Purification by reversed-phase HPLC
The crude peptide from SPPS is rarely pure enough for research use. The standard purification method is reversed-phase high-performance liquid chromatography, abbreviated as RP HPLC. In RP HPLC, the crude peptide is dissolved in a mostly aqueous solvent and loaded onto a column packed with silica beads coated with hydrophobic chains, most commonly C18 chains that are eighteen carbons long. The column is then eluted with a gradient that starts mostly aqueous and gradually adds an organic solvent such as acetonitrile, with a small amount of an acidic modifier such as trifluoroacetic acid added to both the aqueous and the organic mobile phases.
As the gradient runs, peptides elute from the column at different times depending on their hydrophobicity. More hydrophilic peptides elute early, more hydrophobic peptides elute late. The eluting peptides are detected by ultraviolet absorbance at a wavelength such as two hundred fourteen or two hundred eighty nanometers, and the chromatogram shows a series of peaks. The fraction containing the target peptide is collected, the solvents are removed by rotary evaporation or lyophilization, and the purified peptide is recovered as a dry powder.
RP HPLC is also the standard method for measuring the purity of the final product. The purified peptide is reanalyzed on an analytical RP HPLC column under standard conditions and the area under the main peak is integrated and compared to the total integrated area to give a percent purity. Research peptides are typically supplied at greater than ninety eight or ninety nine percent purity by HPLC. The chromatogram is included on the certificate of analysis along with the calculated purity. The Journal of Biological Chemistry publishes many primary papers on peptide purification methods and on the analytical chemistry of peptide characterization.

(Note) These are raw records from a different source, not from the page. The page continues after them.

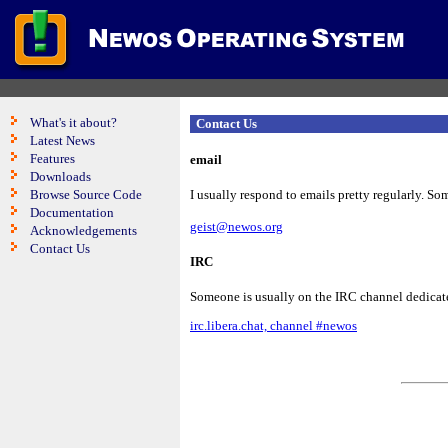
What's it about?
Contact Us
Latest News
Features
email
Downloads
Browse Source Code
I usually respond to emails pretty regularly. Som
Documentation
geist@newos.org
Acknowledgements
Contact Us
IRC
Someone is usually on the IRC channel dedicate
irc.libera.chat, channel #newos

Characterization by mass spectrometry
A peptide that elutes as a single peak by HPLC is not necessarily the right peptide. Two peptides with similar hydrophobicity can co elute, and a single peak can sometimes contain a mixture of closely related sequences. The standard identity check for a research peptide is mass spectrometry.

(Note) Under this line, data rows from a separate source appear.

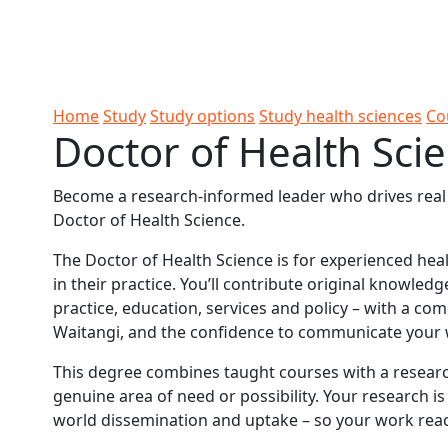
Skip to Content
Ako
Study
Tāwāhi
Oranga
Rangah
Skip to Main navigation
AUT
International
Tauira
Student
Main navigation
Life
Home
Study
Study options
Study health sciences
Co
Doctor of Health Sci
Become a research-informed leader who drives real c
Doctor of Health Science.
The Doctor of Health Science is for experienced hea
in their practice. You’ll contribute original knowled
practice, education, services and policy – with a co
Waitangi, and the confidence to communicate your 
This degree combines taught courses with a researc
genuine area of need or possibility. Your research is
world dissemination and uptake – so your work reac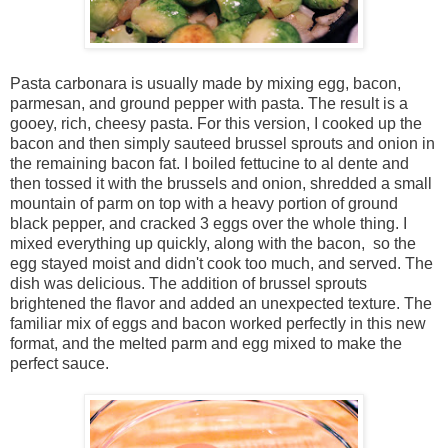
Pasta carbonara is usually made by mixing egg, bacon,
parmesan, and ground pepper with pasta. The result is a
gooey, rich, cheesy pasta. For this version, I cooked up the
bacon and then simply sauteed brussel sprouts and onion in
the remaining bacon fat. I boiled fettucine to al dente and
then tossed it with the brussels and onion, shredded a small
mountain of parm on top with a heavy portion of ground
black pepper, and cracked 3 eggs over the whole thing. I
mixed everything up quickly, along with the bacon, so the
egg stayed moist and didn't cook too much, and served. The
dish was delicious. The addition of brussel sprouts
brightened the flavor and added an unexpected texture. The
familiar mix of eggs and bacon worked perfectly in this new
format, and the melted parm and egg mixed to make the
perfect sauce.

Electrospray ionization mass spectrometry, abbreviated as ESI MS, is the most common method. The peptide is dissolved in a solvent that promotes ionization, sprayed through a charged needle into a mass analyzer, and detected as charged ions. The mass to charge ratio of the ions is measured and the molecular weight of the peptide is calculated. The observed mass is compared to the theoretical mass calculated from the sequence, and a match within a few parts per million for high resolution instruments confirms that the peptide has the expected molecular weight.
For longer peptides, fragment ion analysis by tandem mass spectrometry, abbreviated as MS MS, can be used to confirm the actual sequence. In MS MS, the intact peptide ion is selected in a first stage, fragmented by collision with an inert gas, and the resulting fragment ions are analyzed in a second stage. The fragment ion pattern reveals the sequence of amino acids in the peptide and can distinguish between sequences that have the same molecular weight but different orderings.

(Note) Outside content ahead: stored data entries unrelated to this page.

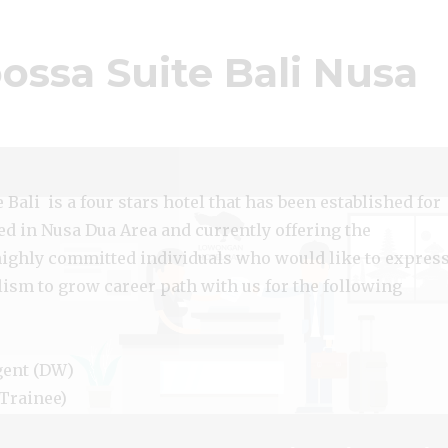
ssa Suite Bali Nusa
Bali is a four stars hotel that has been established for
ed in Nusa Dua Area and currently offering the
highly committed individuals who would like to expres
lism to grow career path with us for the following
gent (DW)
Trainee)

Other characterization techniques include amino acid analysis, which hydrolyzes the peptide and quantifies each amino acid; nuclear magnetic resonance spectroscopy, which can confirm structural features; and Edman degradation, an older method that sequentially removes and identifies amino acids from the N terminus. Most research peptide COAs include at least the HPLC purity and the ESI MS molecular weight confirmation.